Organizers say except for an anonymous black soldier in the N.C. Vietnam Veterans Memorial, blacks are not represented on the Capitol grounds. 

The N.C. Freedom Monument Project's Web site says it has already received support from the N.C. Humanities Council, the N.C. Arts Council and the Mary Duke Biddle Foundation.

Questions for Rob Christensen

How can North Carolina be represented by John Edwards and Jesse Helms? Why is the state so politically divided?

N&O columnist Rob Christensen tackles that question in his new book, "The Paradox of Tar Heel Politics."

He'll be speaking at the Cary Barnes & Noble at 7 p.m. Tuesday, but he'll also take your questions in this comment thread.

Clinton's N.C. history lesson

Hillary Clinton gave a little lesson on North Carolina history at the Jefferson-Jackson Dinner.

Listing off the accomplishments of various historical figures, the Democratic presidential candidate named progressives and union members, abolitionists and suffragists. 

She mentioned the college students in Greensboro who fought segregation at lunch counters.

And then she mentioned a more obscure historical footnote: The Edenton Tea Party.

As Clinton explained, the women of Edenton, N.C., protested taxation without representation in 1774 by resolving to boycott British tea.

It was "one of the first times women in America organized for political action," she said.

Clinton as ... James Buchanan?

Dome has now heard the most esoteric argument yet against Hillary Clinton.

In a phone conversation with former U.S. Sen. Harris Wofford, a surrogate for Barack Obama, the topic of experience in the presidential race came up.

Wofford, an advisor to President Kennedy and Martin Luther King, is no stranger to political experience, but he said it's not everything, citing — wait for it — James Buchanan.

He noted that the Pennsylvanian served as secretary of state, ambassador to Russia and Britain, U.S. representative and U.S. senator before becoming president in 1857.

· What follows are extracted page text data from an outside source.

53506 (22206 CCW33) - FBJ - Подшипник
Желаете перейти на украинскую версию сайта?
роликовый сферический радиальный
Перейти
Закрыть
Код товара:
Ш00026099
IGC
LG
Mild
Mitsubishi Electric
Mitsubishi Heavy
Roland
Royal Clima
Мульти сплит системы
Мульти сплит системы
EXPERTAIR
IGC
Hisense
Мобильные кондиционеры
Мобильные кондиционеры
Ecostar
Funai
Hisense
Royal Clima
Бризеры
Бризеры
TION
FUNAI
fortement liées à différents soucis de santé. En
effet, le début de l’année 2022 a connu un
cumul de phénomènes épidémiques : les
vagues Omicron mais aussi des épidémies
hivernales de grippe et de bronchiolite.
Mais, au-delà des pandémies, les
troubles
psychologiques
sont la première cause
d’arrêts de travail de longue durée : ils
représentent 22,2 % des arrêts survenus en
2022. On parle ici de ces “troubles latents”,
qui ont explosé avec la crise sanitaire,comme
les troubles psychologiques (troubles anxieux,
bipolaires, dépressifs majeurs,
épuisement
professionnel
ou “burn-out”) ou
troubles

"All the historians used to say he was a terrible failure, but he was the most experienced president we had," Wofford said.

But, he argued, one of the best presidents was the relatively inexperienced Abraham Lincoln. Needless to say, he then compared Obama to Lincoln.

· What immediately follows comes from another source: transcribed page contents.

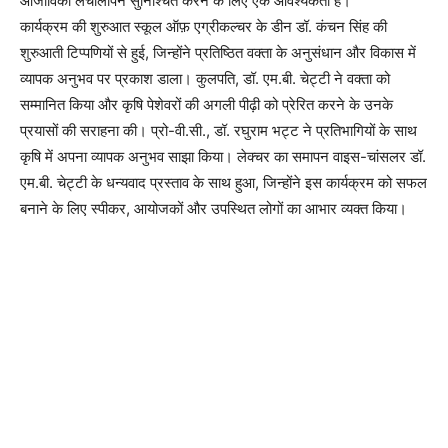
आजीविका लचीलापन सुनिश्चित करने के लिए एक आवश्यकता है।
कार्यक्रम की शुरुआत स्कूल ऑफ़ एग्रीकल्चर के डीन डॉ. कंचन सिंह की
शुरुआती टिप्पणियों से हुई, जिन्होंने प्रतिष्ठित वक्ता के अनुसंधान और विकास में
व्यापक अनुभव पर प्रकाश डाला। कुलपति, डॉ. एम.बी. चेट्टी ने वक्ता को
सम्मानित किया और कृषि पेशेवरों की अगली पीढ़ी को प्रेरित करने के उनके
प्रयासों की सराहना की। प्रो-वी.सी., डॉ. रघुराम भट्ट ने प्रतिभागियों के साथ
कृषि में अपना व्यापक अनुभव साझा किया। लेक्चर का समापन वाइस-चांसलर डॉ.
एम.बी. चेट्टी के धन्यवाद प्रस्ताव के साथ हुआ, जिन्होंने इस कार्यक्रम को सफल
बनाने के लिए स्पीकर, आयोजकों और उपस्थित लोगों का आभार व्यक्त किया।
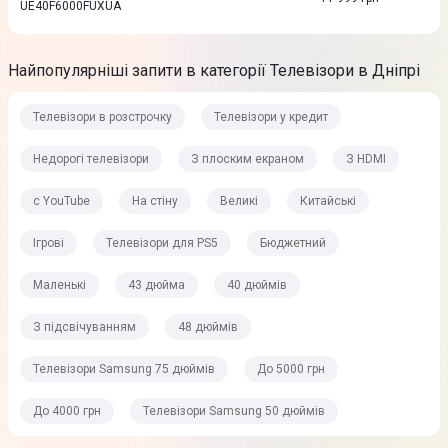
UE40F6000FUXUA
Найпопулярніші запити в категорії Телевізори в Дніпрі
Телевізори в розстрочку
Телевізори у кредит
Недорогі телевізори
З плоским екраном
З HDMI
c YouTube
На стіну
Великі
Китайські
Ігрові
Телевізори для PS5
Бюджетний
Маленькі
43 дюйма
40 дюймів
З підсвічуванням
48 дюймів
Телевізори Samsung 75 дюймів
До 5000 грн
До 4000 грн
Телевізори Samsung 50 дюймів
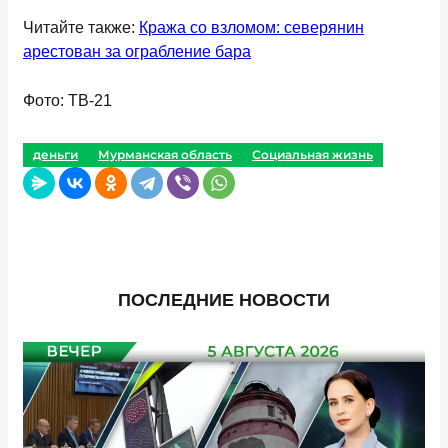
Читайте также:
Кража со взломом: северянин
арестован за ограбление бара
Фото: ТВ-21
деньги
Мурманская область
Социальная жизнь
ПОСЛЕДНИЕ НОВОСТИ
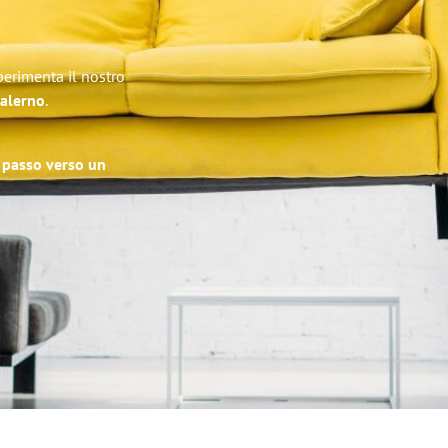
perimenta il nostro
Salerno
.
o passo verso un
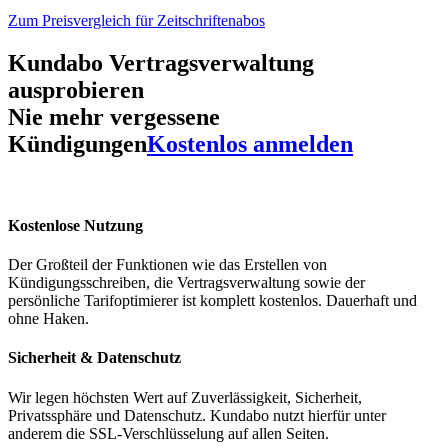
Zum Preisvergleich für Zeitschriftenabos
Kundabo Vertragsverwaltung
ausprobieren
Nie mehr vergessene
Kündigungen
Kostenlos anmelden
Kostenlose Nutzung
Der Großteil der Funktionen wie das Erstellen von
Kündigungsschreiben, die Vertragsverwaltung sowie der
persönliche Tarifoptimierer ist komplett kostenlos. Dauerhaft und
ohne Haken.
Sicherheit & Datenschutz
Wir legen höchsten Wert auf Zuverlässigkeit, Sicherheit,
Privatssphäre und Datenschutz. Kundabo nutzt hierfür unter
anderem die SSL-Verschlüsselung auf allen Seiten.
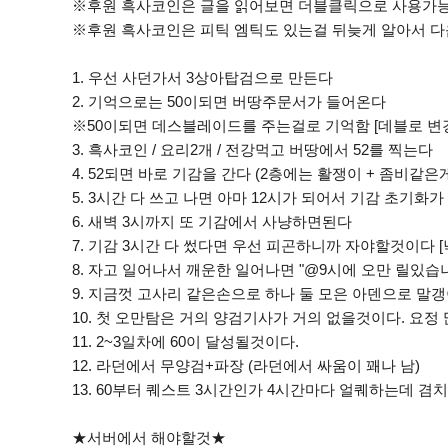
※후원 흑사코인은 글을 읽어보면 더블클릭으로 사용가능 
※후원 흑사코인은 피틱 엠틱도 있는걸 뒤늦게 알아서 다
1. 우선 사던가서 3상아탑검으로 만든다
2. 기억으로는 50이되면 버땅주문서가 들어온다
※50이되면 데스블레이드를 주는걸로 기억함 [데블로 변
3. 흑사코인 / 요리2개 / 전강먹고 버땅에서 52를 찍는다
4. 52되면 바로 기감을 간다 (2층에는 활쟁이 + 좀비같
5. 3시간 다 쓰고 나면 아마 12시가 되어서 기감 초기
6. 새벽 3시까지 또 기감에서 사냥하면된다
7. 기감 3시간 다 썼다면 우선 피곤하니까 자야할것이다 [
8. 자고 일어나서 깨운한 일어나면 "@9시에 오만 릴있
9. 지금껏 고사리 같은손으로 하나 둘 모은 아덴으로 말
10. 첫 오만탐은 거의 양검기사가 거의 없을것이다. 요정
11. 2~3일차에 60이 달성될것이다.
12. 라던에서 무양검+파장 (라던에서 싸움이 꽤나 남)
13. 60부터 퀘스트 3시간인가 4시간마다 얼퀘하는데 겸
★서버에서 해야할것★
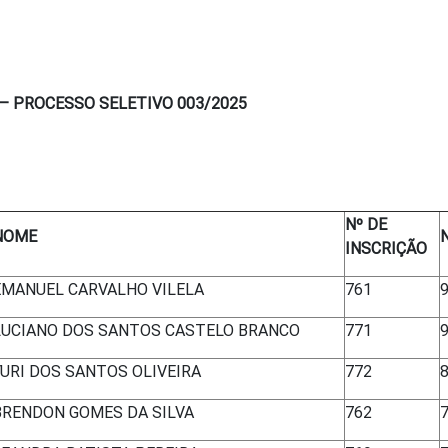
 – PROCESSO SELETIVO 003/2025
Nº DE
NOME
INSCRIÇÃO
EMANUEL CARVALHO VILELA
761
9
LUCIANO DOS SANTOS CASTELO BRANCO
771
9
YURI DOS SANTOS OLIVEIRA
772
8
BRENDON GOMES DA SILVA
762
7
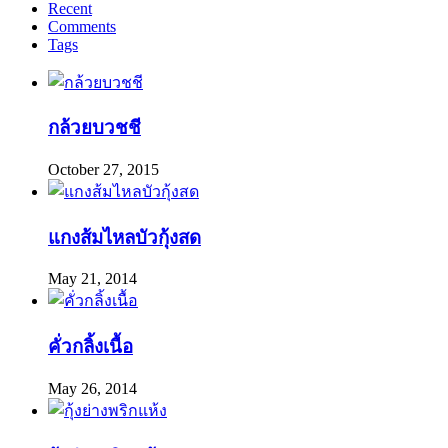
Recent
Comments
Tags
กล้วยบวชชี
October 27, 2015
แกงส้มไหลบัวกุ้งสด
May 21, 2014
คั่วกลิ้งเนื้อ
May 26, 2014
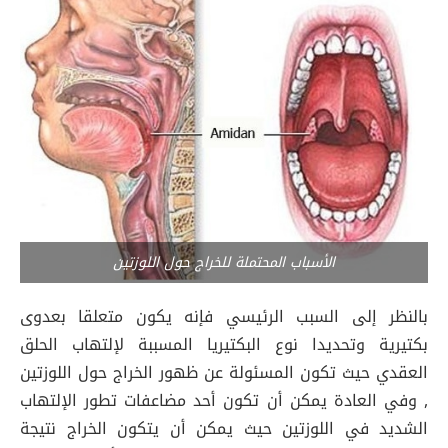
الأسباب المحتملة للخراج حول اللوزتين
بالنظر إلى السبب الرئيسي فإنه يكون متعلقا بعدوى
بكتيرية وتحديدا نوع البكتيريا المسببة لإلتهاب الحلق
العقدي حيث تكون المسئولة عن ظهور الخراج حول اللوزتين
, وفي العادة يمكن أن تكون أحد مضاعفات تطور الإلتهاب
الشديد في اللوزتين حيث يمكن أن يتكون الخراج نتيجة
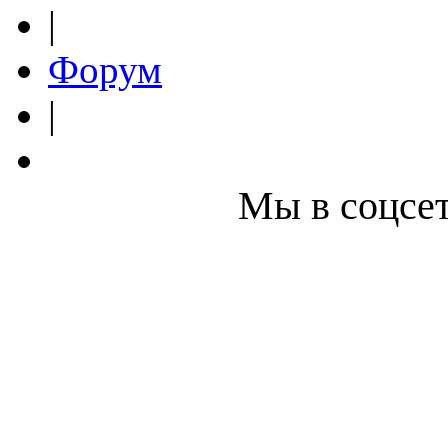
|
Форум
|
Мы в соцсет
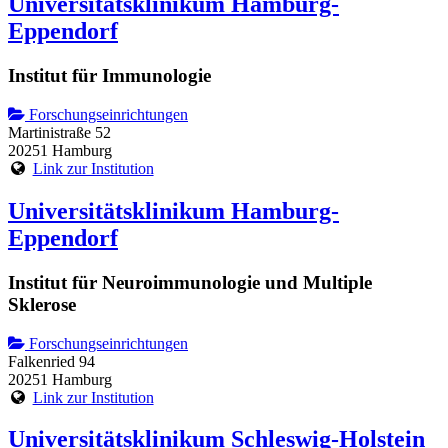
Universitätsklinikum Hamburg-
Eppendorf
Institut für Immunologie
Forschungseinrichtungen
Martinistraße 52
20251 Hamburg
Link zur Institution
Universitätsklinikum Hamburg-
Eppendorf
Institut für Neuroimmunologie und Multiple
Sklerose
Forschungseinrichtungen
Falkenried 94
20251 Hamburg
Link zur Institution
Universitätsklinikum Schleswig-Holstein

No 'cardboard cutout' on Helms

Jesse Helms

A new biography on Jesse Helms promises a straightforward account.

Former UNC-Greensboro historian Bill Link says that in writing "Righteous Warrior" about the former longtime U.S. senator, he hoped to avoid the "cardboard cutout" depictions of the left and right.

"I hope to avoid the ideologically charged caricatures of the right and left, and instead to understand and assess the impact of Helms during the last third of the twentieth century," he writes.

Among Helms' fights, according to Link: Opposing the expansion of the federal government, fighting desegregation, supporting the rise of Christian evangelicals in politics, attacking homosexuality, fighting detente with the Soviet Union and reducing the U.S. commitment to the United Nations.

"In the end, the conservative movement was wrapped up in Helms's career, and his life charts the emergency of modern American conservatism," he writes.